The gospel lesson assigned for today’s Feast of Saint Luke the Evangelist has one of my favorite scripture moments: Jesus, filled with the power of the Holy Spirit, returns to the region of Galilee after a period of fasting and temptation in the wilderness and begins teaching. In the synagogue in Nazareth, his hometown, he unrolls the scroll of the prophet Isaiah and reads from what might be his favorite spot.
The Spirit of the Lord is upon me,
because he has anointed me to bring good news to the poor.
He has sent me to proclaim release to the captives
and recovery of sight to the blind,
to let the oppressed go free,
to proclaim the year of the Lord’s favor.
So when we read this passage from Luke in a worship gathering, we are hearing something like:
a lector reading Luke
quoting Jesus
quoting Isaiah
proclaiming good news of God’s freedom to the poor, captive, and oppressed.
Or, let’s put our present context in the scene, with you reading a writer
quoting Luke
quoting Jesus
borrowing from Isaiah
preaching hope to God’s weary people.

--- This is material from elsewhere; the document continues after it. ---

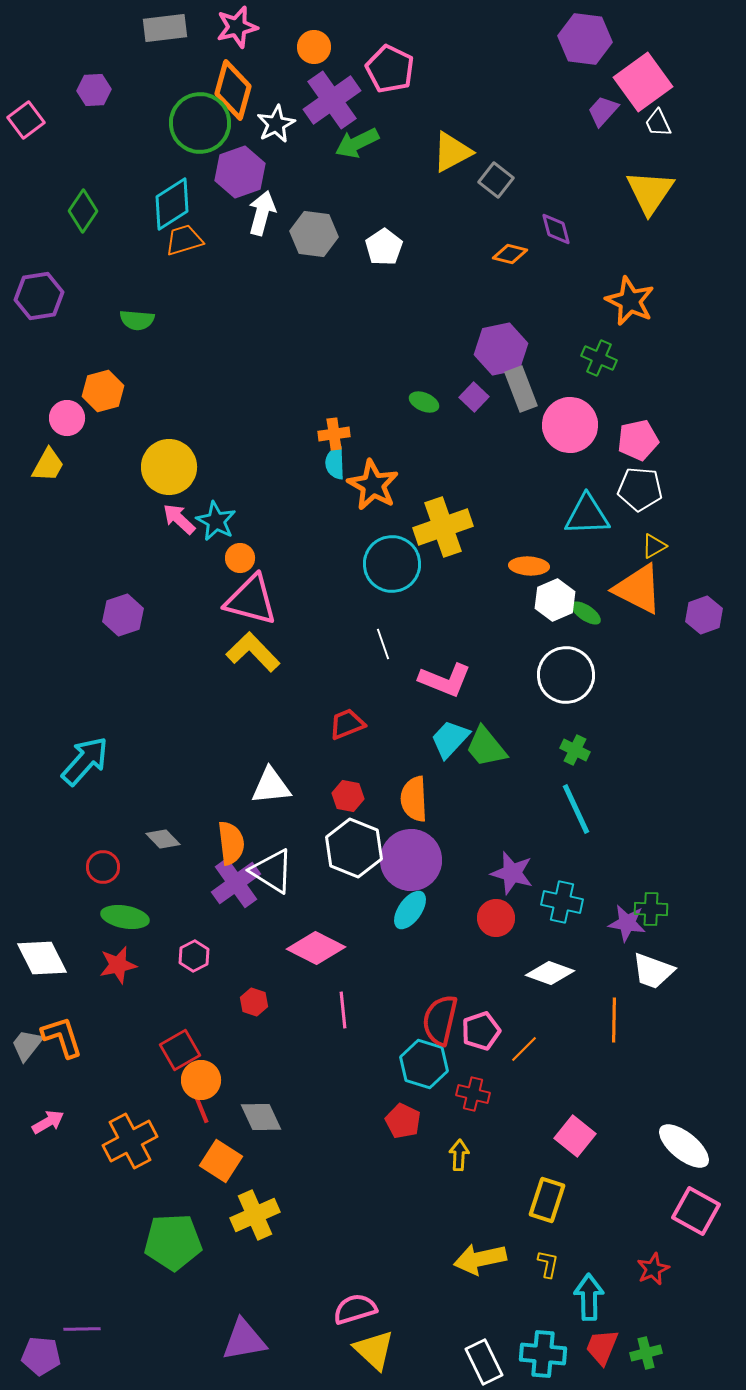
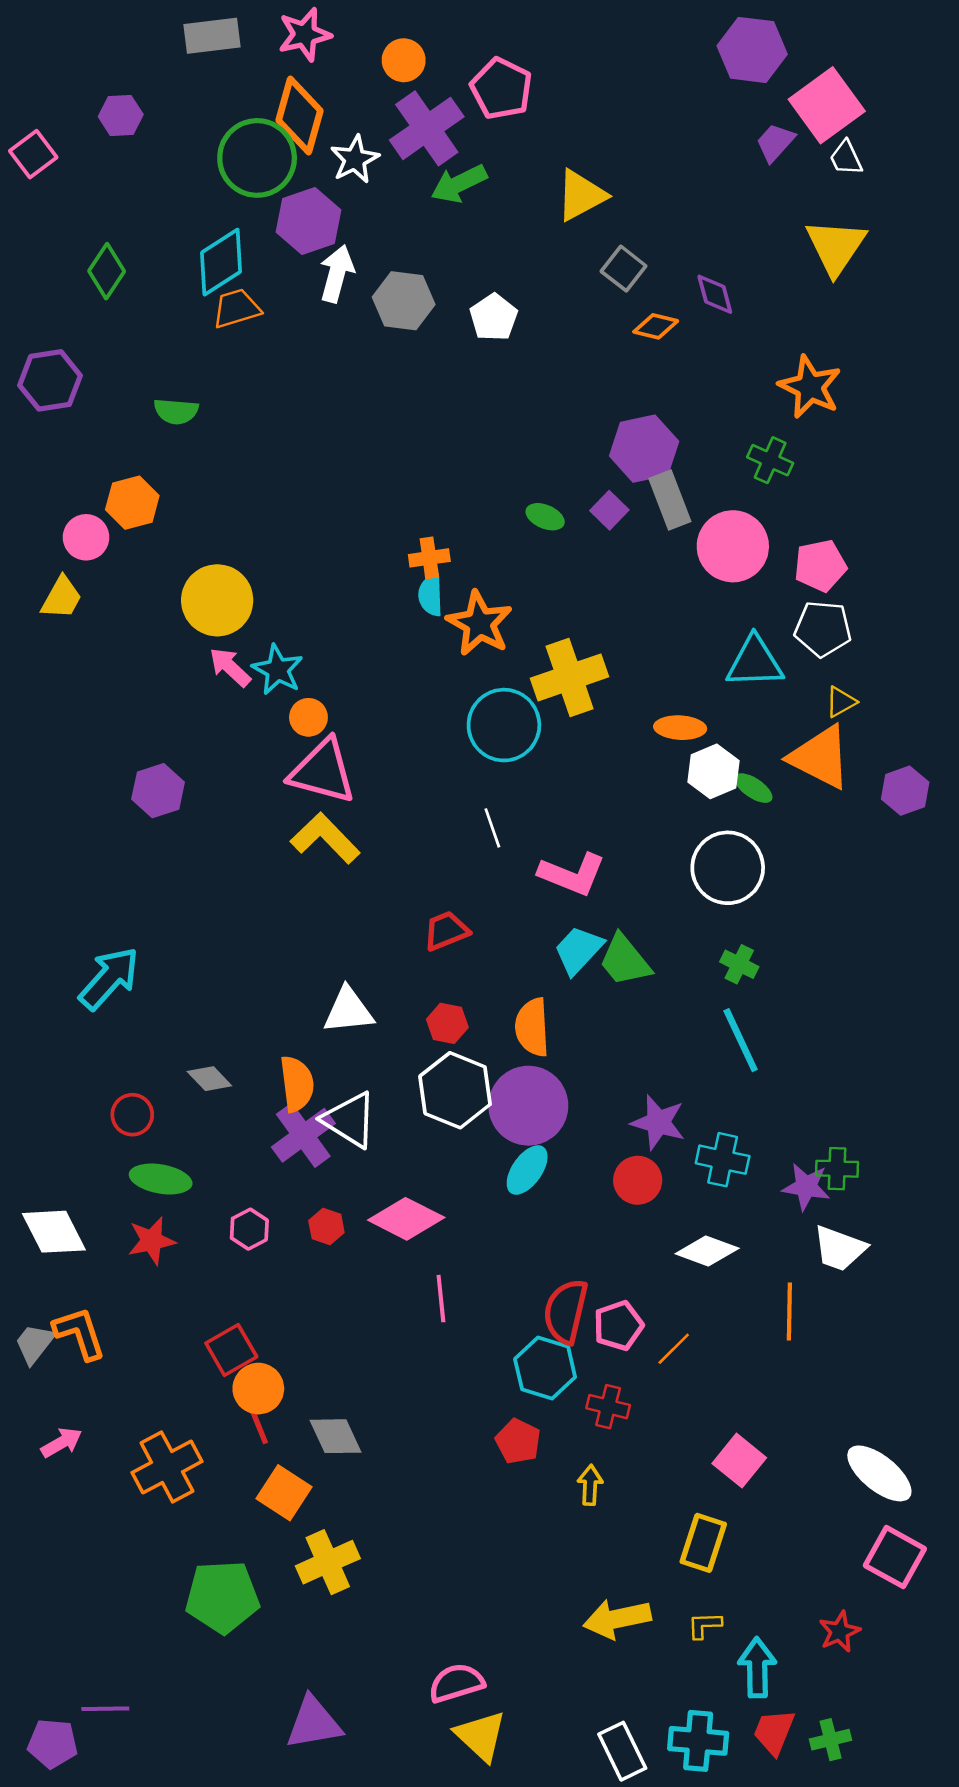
gray square: (496, 180) -> (624, 269), moved
red hexagon: (254, 1002) -> (326, 1227), moved
yellow L-shape: (548, 1264) -> (705, 1625), turned -104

Wow!
How great is it to see good news stacked up in these layers, reverberating through centuries and communities longing to hear the hope of God’s promise to redeem and uplift the suffering? Also, it means Jesus and I have the same favorite, just saying. Maybe you do, too.
It might be fun to share this aspect with older children who could appreciate a quote within a quote, the way meaning builds and endures over time. There’s probably a comparison to be made with what gets amplified on social media, for good or for ill. What’s being said? What does it mean to adds a layer? Worth wondering whether a retweet sets anyone free.
It appears Luke the Evangelist loved this proclamation, too. Clearly he found the idea of Jesus drawing on the passage from Isaiah a worthy way to orient his own writing about Jesus. Like every person whose oral storytelling or writing or compiling contributed to the gift that is our holy scriptures, Luke would have had a particular experience of God and God’s community that he wanted to convey.
We know a little bit about who Luke the Evangelist might have been, but it’s in pieces that don’t all fit together. He is credited with the gospel named for him and its sequel (if you will), the Acts of the Apostles. Sometimes the pair of writings are referred to together as Luke-Acts. The vocabulary employed throughout both these works along with use at times of a formal writing style show a person of some learning.
Tradition based on ideas within Luke-Acts and elsewhere in the New Testament help us think about Luke the Evangelist as a physician and perhaps even a companion of Paul (Col. 4:14), but that doesn’t fully square with other evidence. He doesn’t mention Paul’s letter writing in Acts, and clearly draws on Mark and other written sources to compose the gospel. The gospel writer was likely a Gentile Christian, yet with plenty of familiarity with Judaism.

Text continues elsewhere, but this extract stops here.